La vitesse à laquelle les archives numériques s’accumulent et l’immobilité mortelle de leur propos soulèvent des questions plus larges sur la mémoire numérique. Comment se souvenir à l’ère de l’accélération numérique ? Je demande souvent à mes étudiants combien de photographies avaient leurs arrière-grands-parents. Les miens en avaient plusieurs centaines, et je les avais toutes vues. Les bébés et les enfants d’aujourd’hui peuvent avoir des centaines d’instantanés numériques pris en un seul mois. Comment se souviendront-ils de leur enfance dans plusieurs décennies ? Comment leurs propres petits-enfants la verront-ils ? Quel peut être le souvenir dans ces nouvelles configurations de vitesse et d’immobilité qui concernent aussi bien la préservation que l’oubli si la mémoire numérique concentre une surcharge d’informations tout comme la possibilité de tout capturer et enregistrer ? Elles concernent notre fièvre de l’archive numérique chère à Jacques Derrida, mais aussi le désir croissant de supprimer et d’être oublié, pour reprendre les termes de la loi européenne qui permet aux gens de supprimer certaines données de recherche Google, et cela fait partie d’un débat plus large sur la question la propriété de notre mémoire à l’ère du numérique.
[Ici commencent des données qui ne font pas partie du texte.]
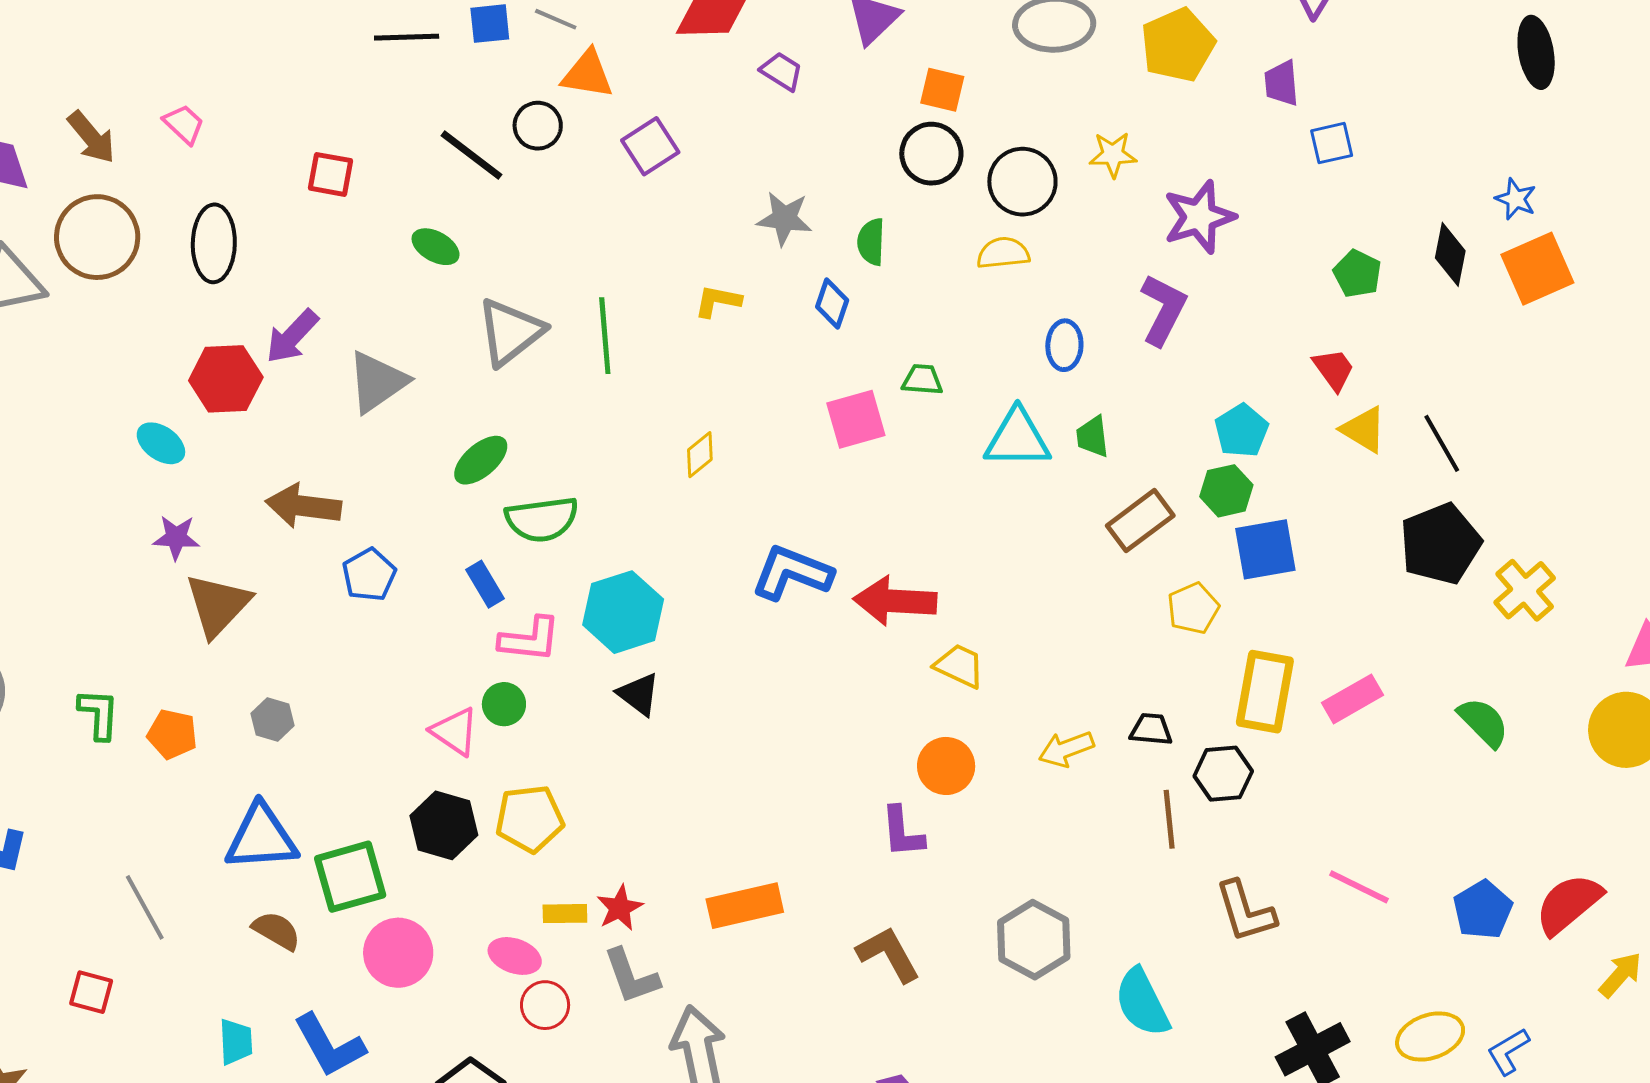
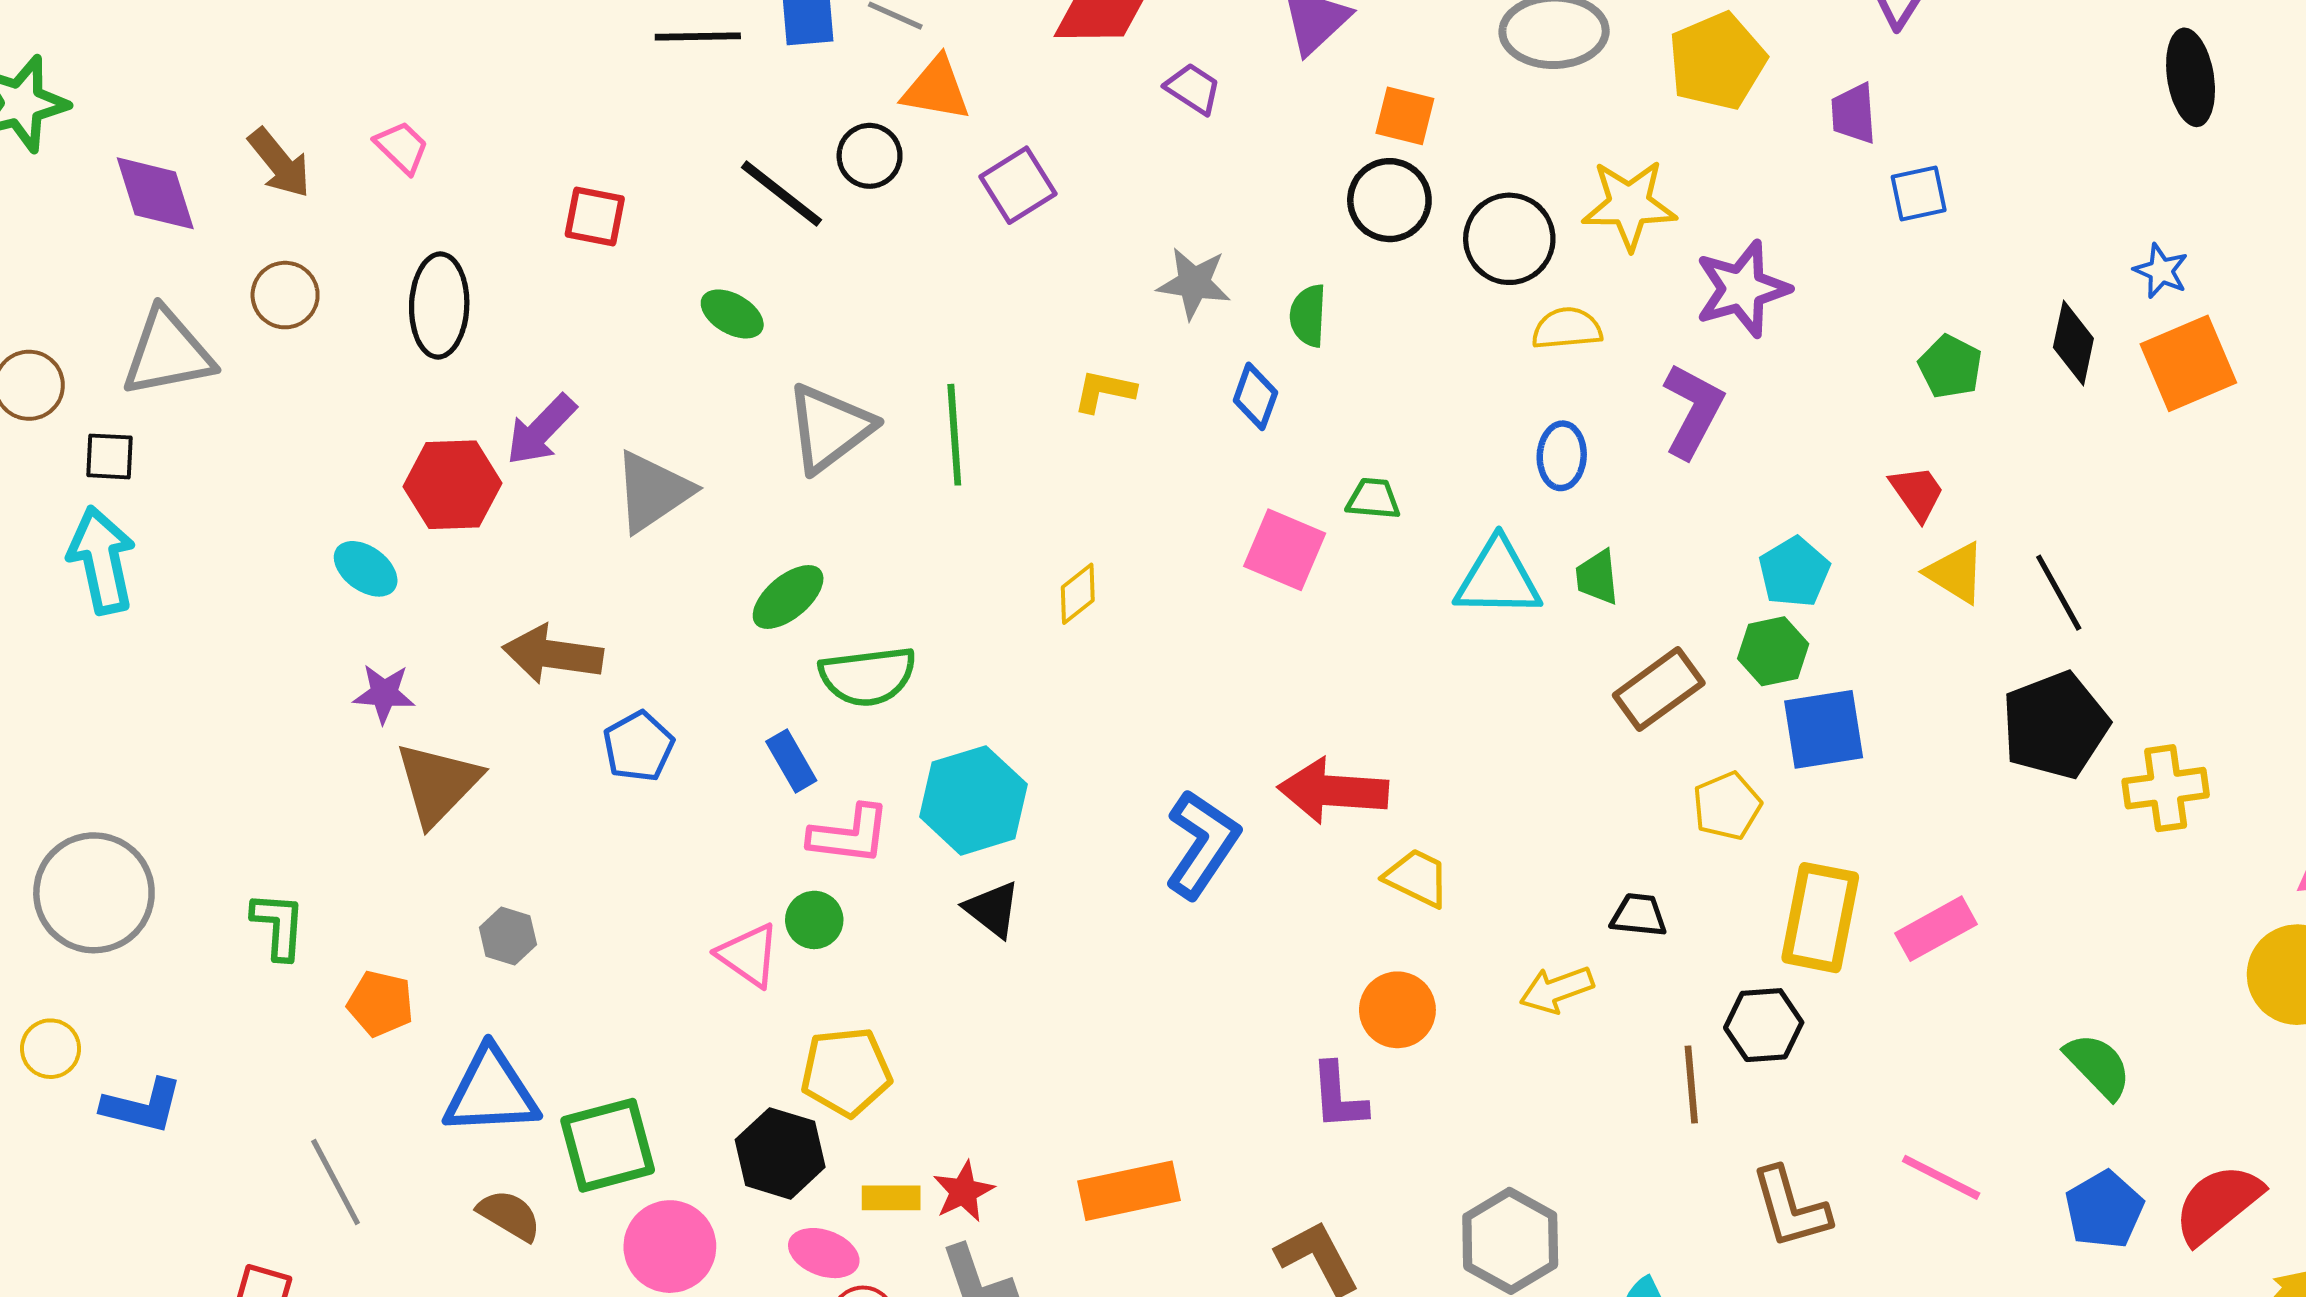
yellow star: (1113, 155) -> (1629, 205), size x1.5
brown circle: (97, 237) -> (285, 295), size x0.6
yellow semicircle: (1003, 253) -> (1567, 328), moved
pink square: (856, 419) -> (1285, 550), turned 38
blue L-shape: (792, 573) -> (1202, 844), moved, turned 102
yellow cross: (1525, 590) -> (2166, 788), turned 32
green semicircle: (1483, 722) -> (2098, 1066), moved
black trapezoid: (1151, 729) -> (1639, 915), moved
orange pentagon: (172, 734) -> (380, 1004), moved
black hexagon: (444, 825) -> (780, 1153), moved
Voulons-nous nous souvenir de tout alors que les moteurs de recherche, les algorithmes font beaucoup de choses à notre place ? Les archives numériques sont aussi une question d’amnésie potentielle. Et qu’adviendra-t-il de toutes les informations individuelles et collectives lorsque, comme certains le suggèrent, nos outils de données et les appareils qui les stockent deviendront obsolètes ?
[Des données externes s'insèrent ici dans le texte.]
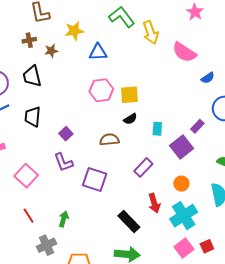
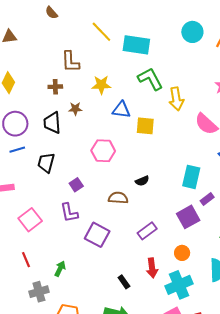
brown star: (51, 51) -> (75, 109), moved
pink hexagon: (101, 90) -> (103, 151), moved
yellow square: (129, 95) -> (145, 126), moved
cyan rectangle: (157, 129) -> (191, 177), moved, size x1.6
black rectangle: (129, 222) -> (124, 282), size x0.6

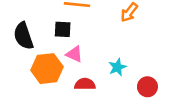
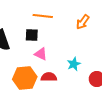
orange hexagon: (47, 69) -> (25, 78), moved

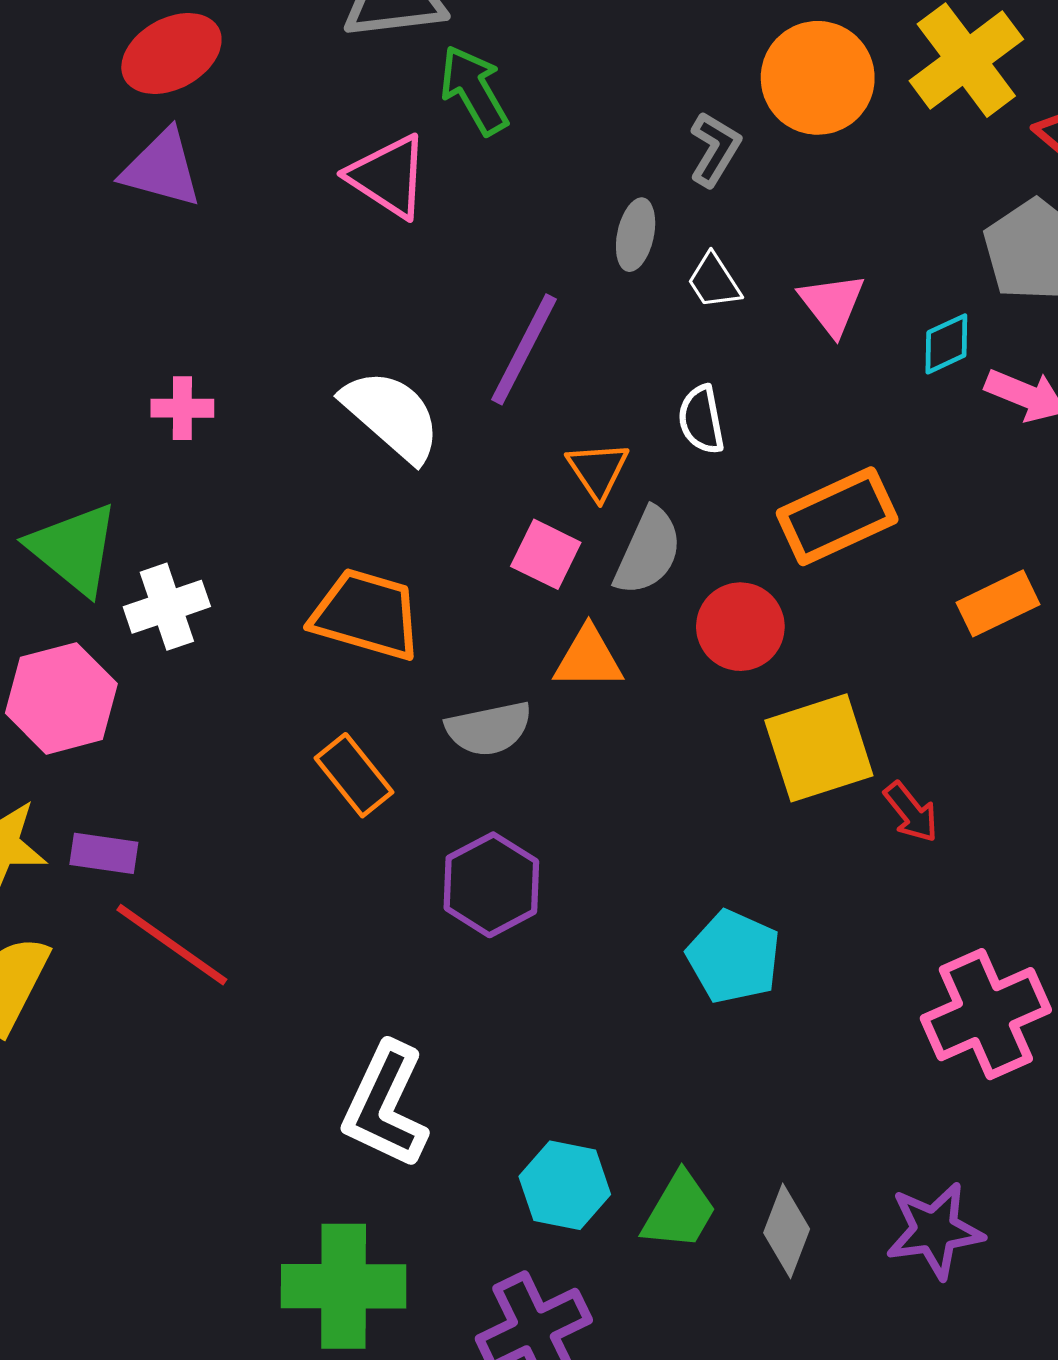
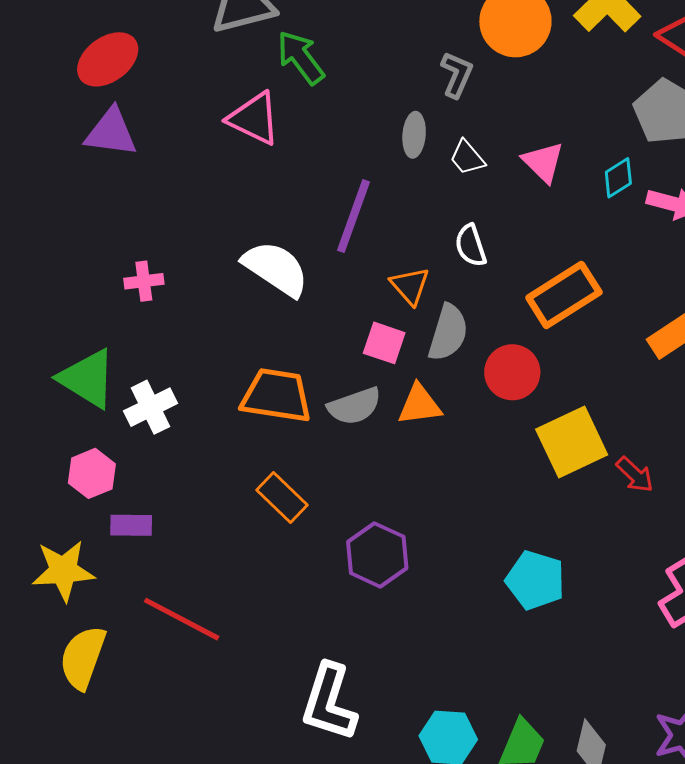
pink hexagon: (61, 698) -> (92, 473), size x0.7
gray semicircle: (489, 729) -> (354, 406), moved
purple rectangle: (104, 853) -> (131, 525), moved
Enfin, et c’est le point le plus crucial, l’avenir de la mémoire numérique n’est pas non plus distribué universellement. Alors que certains profitent du confort des albums de famille high-tech ou des rappels commémoratifs des réseaux sociaux, d’autres naviguent au quotidien entre les ruptures de connexion, les accès bloqués par la censure multiplateforme, ou la violence infra-structurelle de ce que l’anthropologue Miriyam Aouragh a appelé le cybercide. Et tandis que certaines vies s’étendent de plus en plus loin dans les domaines numériques, d’autres s’écroulent sous des montagnes de déchets électroniques toxiques ou la chaleur implacable des fermes de données, sans avenir supportable sur place, qu’il soit numérique ou analogique.
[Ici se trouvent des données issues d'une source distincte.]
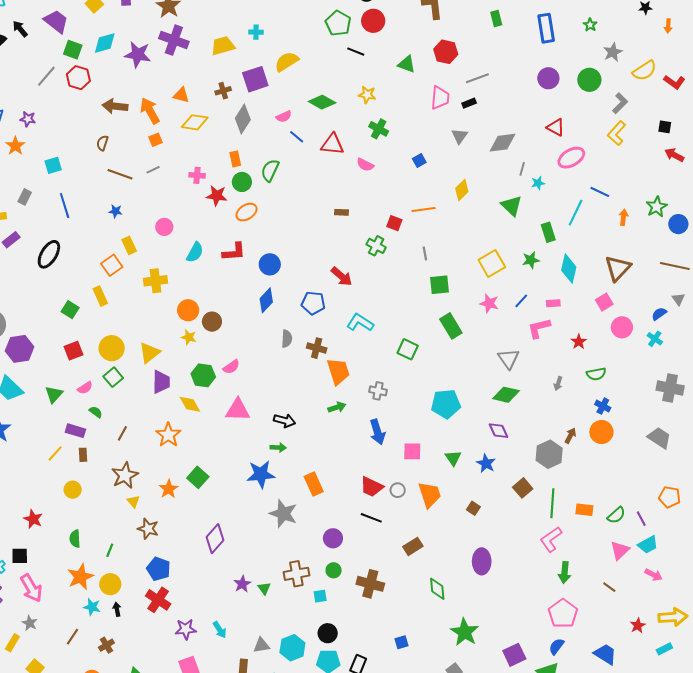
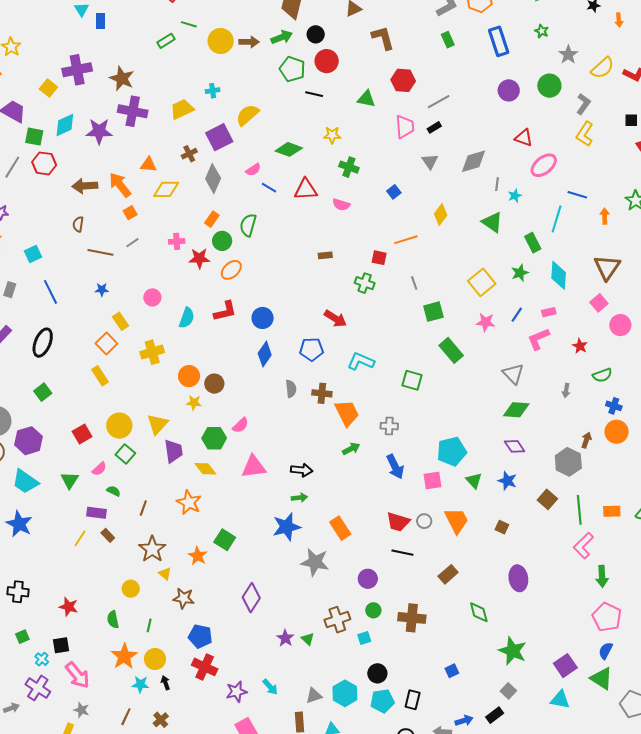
orange rectangle: (235, 159) -> (212, 219), turned 56
green square: (70, 310) -> (43, 392), moved, turned 30
cyan pentagon: (446, 404) -> (452, 451), moved
brown rectangle: (83, 455) -> (108, 535), turned -32
yellow circle: (73, 490) -> (131, 589), moved

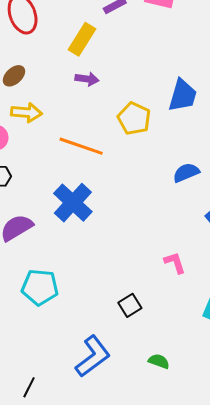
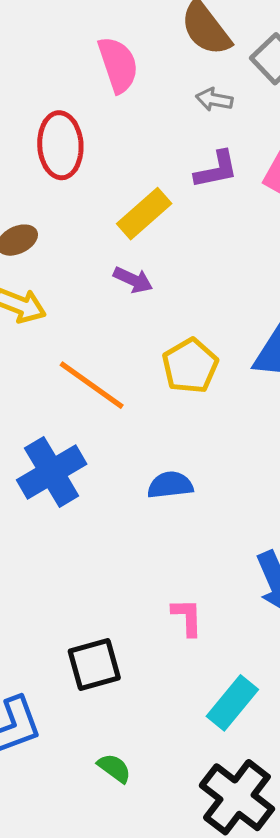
blue semicircle: (186, 173) -> (170, 485), moved
black square: (130, 305) -> (94, 664), size x1.4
Que se passe-t-il lorsque la culture quotidienne est militarisée et que les technologies militaires sont civilisées ? Outre l’accélération et la dromologie, un autre thème important de l’œuvre de Paul Virilio est celui des relations entre le militaire et la cybernétique. Virilio, comme beaucoup d’autres, a souligné l’importance des origines militaires d’Internet comme une trajectoire généalogique des technologies cybernétiques et numériques, mais aussi comme un moyen de réfléchir à la manière dont la communication en ligne est soumise à diverses formes de contrôle :
« Un même phénomène technique qui facilite à la fois la concentration métropolitaine et la dispersion des risques majeurs, il fallait y songer pour promouvoir, demain et en tout cas très bientôt, un contrôle cybernétique approprié aux réseaux domestiques… d’où la fuite en avant d’Internet, réseau militaire récemment civilisé… »*
*Paul Virilio, La bombe informatique (1998).
Il est crucial de comprendre que son argument ne concerne pas uniquement les gouvernements, les armées ou les services de police, ces institutions sociales qui sont par définition militarisées. Au contraire, tout au long de La bombe informatique (1998), Paul Virilio expose les multiples façons dont le quotidien croise le militarisme : la téléprésence issue de la diffusion en direct de la vie intime d’une personne et la surveillance médiatique de populations entières ; la densité optique de l’écran d’ordinateur concerne à la fois l’industrie de la stimulation du désir et la densité visuelle de la guerre de l’information. Avec son travail précédent sur la logistique de la perception et l’utilisation des images dans/de la guerre, Virilio aura montré les relations qui se sont tissées entre le militaire et le civil et souvent le personnel et l’intime par le truchement du cinéma, des images et des écrans individuels.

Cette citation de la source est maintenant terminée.